▸ **Exercise directions**:
Nothing but the line holding "Académie du Fiqh (311, 1900)" and the lines after it, through the end of the records, should be set down, each exactly as it is.

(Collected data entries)
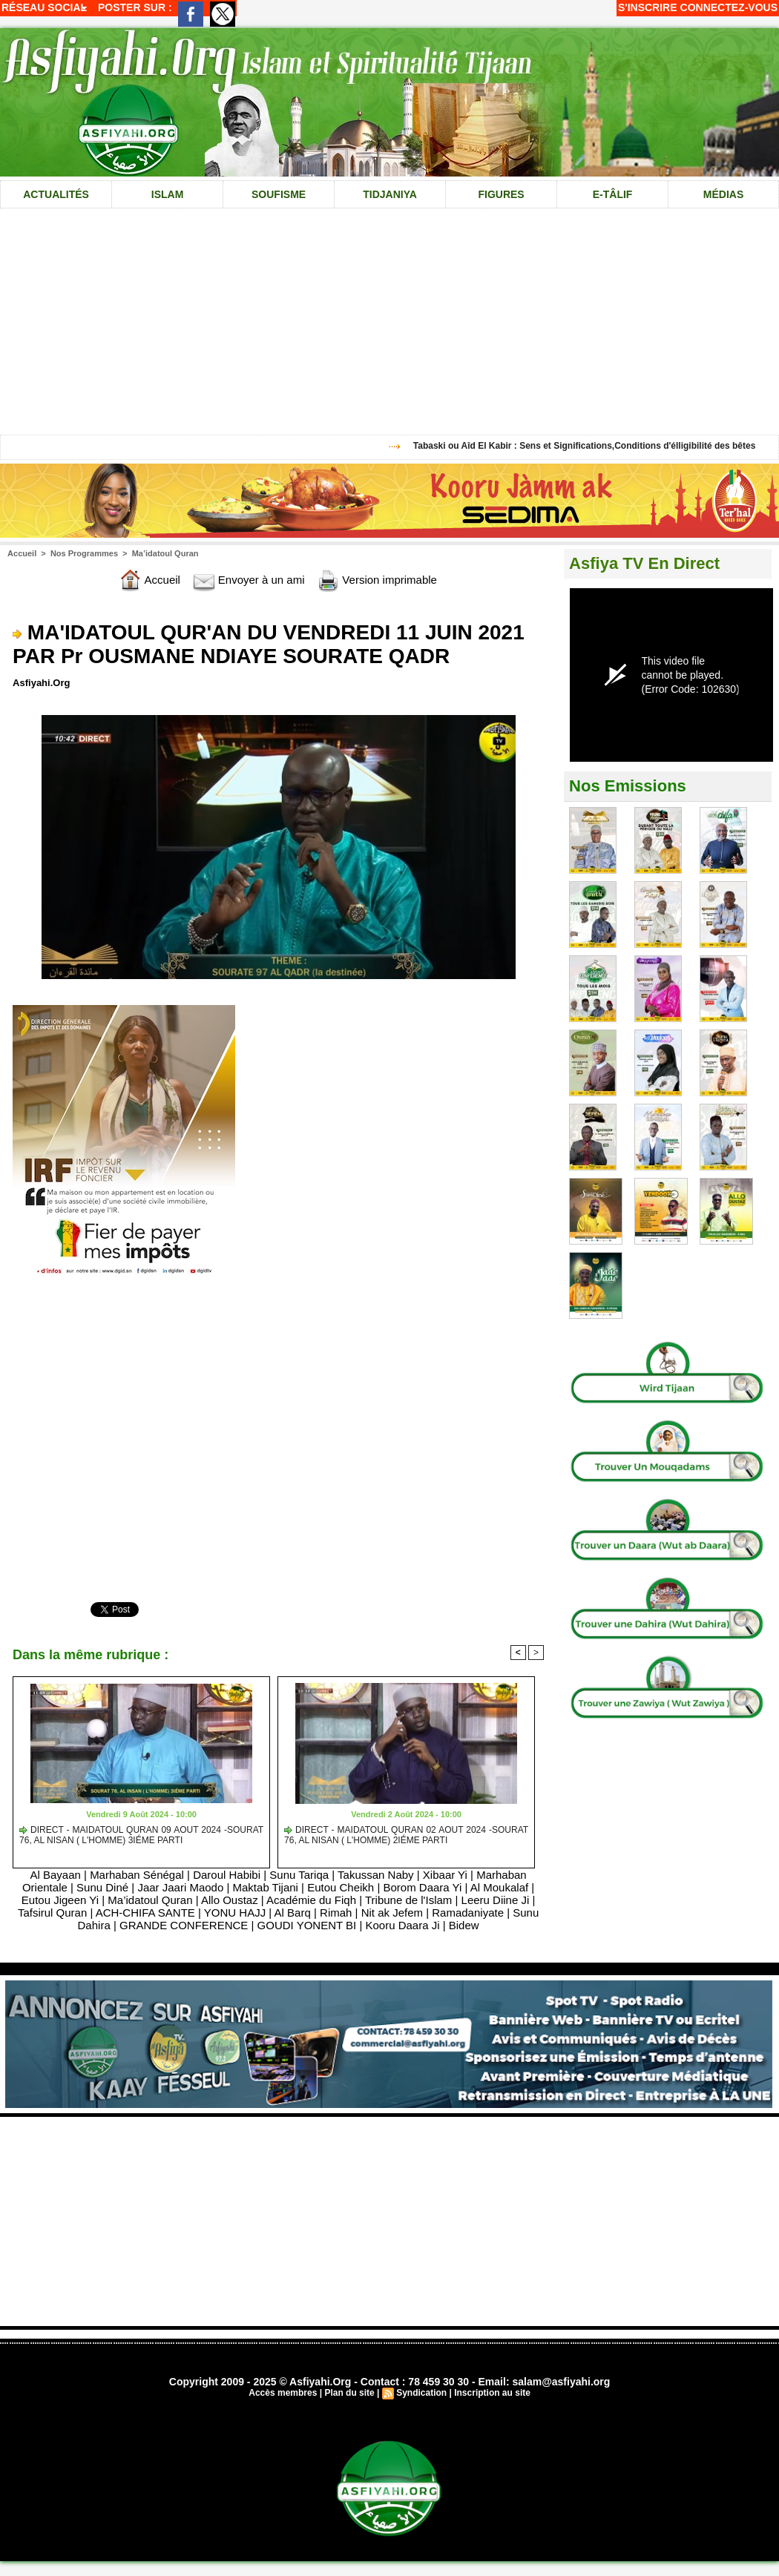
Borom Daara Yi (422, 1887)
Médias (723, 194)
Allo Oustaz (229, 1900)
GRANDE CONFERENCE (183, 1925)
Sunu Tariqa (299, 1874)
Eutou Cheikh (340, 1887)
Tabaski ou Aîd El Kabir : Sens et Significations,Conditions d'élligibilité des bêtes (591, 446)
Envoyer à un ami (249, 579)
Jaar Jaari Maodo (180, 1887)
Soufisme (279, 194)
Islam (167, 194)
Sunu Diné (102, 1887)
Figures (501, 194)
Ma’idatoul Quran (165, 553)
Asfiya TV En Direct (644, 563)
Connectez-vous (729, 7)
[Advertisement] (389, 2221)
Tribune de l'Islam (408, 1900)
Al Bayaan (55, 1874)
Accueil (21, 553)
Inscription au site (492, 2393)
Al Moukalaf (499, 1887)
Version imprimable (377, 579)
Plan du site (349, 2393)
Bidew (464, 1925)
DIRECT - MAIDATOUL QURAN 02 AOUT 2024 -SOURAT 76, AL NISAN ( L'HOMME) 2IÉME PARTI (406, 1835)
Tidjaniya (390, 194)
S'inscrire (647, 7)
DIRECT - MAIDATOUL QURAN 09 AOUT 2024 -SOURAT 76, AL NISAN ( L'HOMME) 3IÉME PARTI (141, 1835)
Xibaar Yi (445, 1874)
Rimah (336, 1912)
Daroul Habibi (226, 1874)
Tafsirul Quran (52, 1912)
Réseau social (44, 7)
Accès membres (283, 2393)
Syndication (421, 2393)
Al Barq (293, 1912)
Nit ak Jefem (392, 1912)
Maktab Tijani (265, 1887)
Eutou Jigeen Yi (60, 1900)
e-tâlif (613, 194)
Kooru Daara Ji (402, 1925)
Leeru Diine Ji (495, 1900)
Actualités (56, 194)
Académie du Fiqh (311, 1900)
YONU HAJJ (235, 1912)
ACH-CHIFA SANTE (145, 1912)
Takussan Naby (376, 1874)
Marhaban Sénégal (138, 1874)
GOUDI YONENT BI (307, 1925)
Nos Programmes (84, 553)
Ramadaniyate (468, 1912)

▸ **Your solution**:
Académie du Fiqh (311, 1900)
YONU HAJJ (235, 1912)
ACH-CHIFA SANTE (145, 1912)
Takussan Naby (376, 1874)
Marhaban Sénégal (138, 1874)
GOUDI YONENT BI (307, 1925)
Nos Programmes (84, 553)
Ramadaniyate (468, 1912)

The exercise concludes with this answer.